The volatility of the CPI for food products is directly proportionate to self-sufficiency in goods that destabilize inflation dynamics

The higher the provision of a federal district with stabilizing goods (all other things being equal), the flatter the inflation trajectory. On the contrary, the more the district is provided with destabilizing goods, the more clearly seasonal inflationary highs and lows are manifested.

The following indicators were used to assess self-sufficiency: gross volume of open and closed ground vegetable harvest by farms of all categories17 per capita18, as well as livestock and poultry production for slaughter in slaughter weight by farms of all categories19 per capita20.

Federal districts with the most volatile CPI — the SFD, NCFD, and VFD — have the greatest self-sufficiency in open- and closed-ground vegetables. The destabilizing influence of this factor is so significant that it is not offset by the stabilizing effect of the high self-sufficiency of these districts in meat and poultry.


17Rosstat’s latest available data for 2021 was used.
18Rosstat’s population data (average for 2022).
19Rosstat’s latest available data for 2022 was used.
20Rosstat’s population data (average for 2022).

Table 2. The higher the self-sufficiency of a federal district in vegetables, the more volatile the CPI for food products

District 

Volume of production of vegetables in open and closed ground in 2023, quintals per capita

Volume of livestock and poultry production for slaughter in slaughter weight in 2023, tons per capita

Intra-annual variance of the CPI for food products, averaged over 2017–2023

SFD

100

56

1.3

NCFD

92

60

2.2

VFD

35

74

1.2

CFD

25

100

1.0

SibFD

22

54

1.1

FEFD

17

28

0.6

UFD

16

49

1.0

NWFD

14

47

1.1

* Data on self-sufficiency of the federal district is normalized in relation to the maximum value in the column, which is taken as 100% provision with goods of a given group.
Sources: Rosstat, ACRA

If a federal district’s self-sufficiency in vegetables is over 30%, then its self-sufficiency in meat and poultry does not outweigh the destabilizing influence of the first factor. This may be explained by the fact that extremely high vegetable production volumes and a lack of vegetable storage capacities (even taking into account trade between regions) force producers to cut prices more aggressively during the high season. This way they minimize spoilage and increase the competitiveness of their products in comparison with products that are produced by individuals and sold on spontaneous markets. This significantly increases the intra-year volatility of the CPI for food products. In districts where self-sufficiency in vegetables is less than 30%, the self-sufficiency in meat and poultry, can, to a certain degree, contain the destabilizing effect of changes in vegetable prices. Accordingly, the variance of the CPI for food products will be lower in the CFD, NWFD, UFD, SibFD, and the FEFD.

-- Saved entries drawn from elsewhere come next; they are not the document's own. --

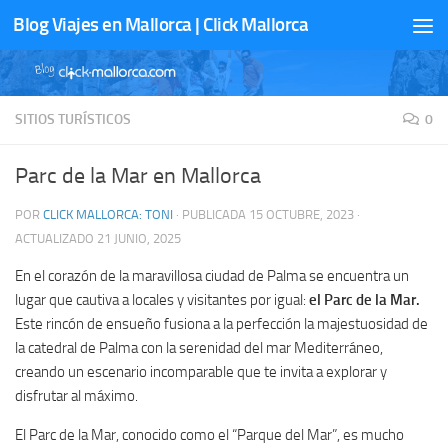
Blog Viajes en Mallorca | Click Mallorca
Saltar al contenido
SITIOS TURÍSTICOS
0
Parc de la Mar en Mallorca
POR
CLICK MALLORCA: TONI
· PUBLICADA
15 OCTUBRE, 2023
·
ACTUALIZADO
21 JUNIO, 2025
En el corazón de la maravillosa ciudad de Palma se encuentra un
lugar que cautiva a locales y visitantes por igual:
el Parc de la Mar.
Este rincón de ensueño fusiona a la perfección la majestuosidad de
la catedral de Palma con la serenidad del mar Mediterráneo,
creando un escenario incomparable que te invita a explorar y
disfrutar al máximo.
El Parc de la Mar, conocido como el “Parque del Mar”, es mucho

Low self-sufficiency in a particular product is counterbalanced by interregional trade and import supplies. This minimizes the risks of shortages, but leads to higher prices due to transportation and storage costs, and, in case of imports21, makes prices more dependent on exchange rates.

In this case, such balancing in the vegetable market through imports or deliveries carried out between regions makes it possible to regulate the volume of goods present on the territory of a federal district at any one time. When supplies are regular, a federal district needs fewer vegetable storage facilities than more vegetable-rich federal districts. Given the decrease in the severity of the problem of spoilage, there is no need to cut prices in the high season.

At the same time, high self-sufficiency in meat leads not only to a decrease in meat prices in a region (due to savings on logistics costs), but stabilizes the trajectory of the CPI as well. The number of links in the chain between producers and consumers is reduced (fewer intermediaries), which decreases the number of variable components in the final price and makes the price less susceptible to fluctuations.


21Currently, the share of imports by region and product group is hard to estimate because the Federal Customs Service stopped disclosing reports in 2022. It is also hard to estimate the share and directions of interregional trade due to a lack of publicly available data.

Figure 10. The CPI for food products is less volatile in federal districts that are self-sufficient in vegetables



Sources: Rosstat, ACRA

The volatility of the CPI for food products is inversely proportional to the elasticity of demand for goods that have a significant specific weight in the consumers’ expenses

Generally, the lower the elasticity of demand for a product, the more free the producer/manufacturer is in its pricing policy, since the demand responds weakly to price changes. To maximize profits, producers/manufacturers are inclined to increase the price, since this does not diminish demand. Low elasticity of demand is often characteristic of essential goods, while most food products are included in the list of socially significant essential goods22. Therefore, the pricing of these goods is under the close attention of the government, which curbs uncontrolled price increases by producers/manufacturers. However, an analysis of statistical data has shown that meat and poultry producers, in order to maximize profits, use information about the elasticity of demand in their federal districts, especially where the elasticity is the lowest: the NCFD, VFD, and the SFD. In addition, meat and poultry occupy a high share in consumer spending, so this pricing policy can be judged not only by considering the degree of volatility of the CPI for meat and poultry, but also by the degree of volatility of the CPI for food products.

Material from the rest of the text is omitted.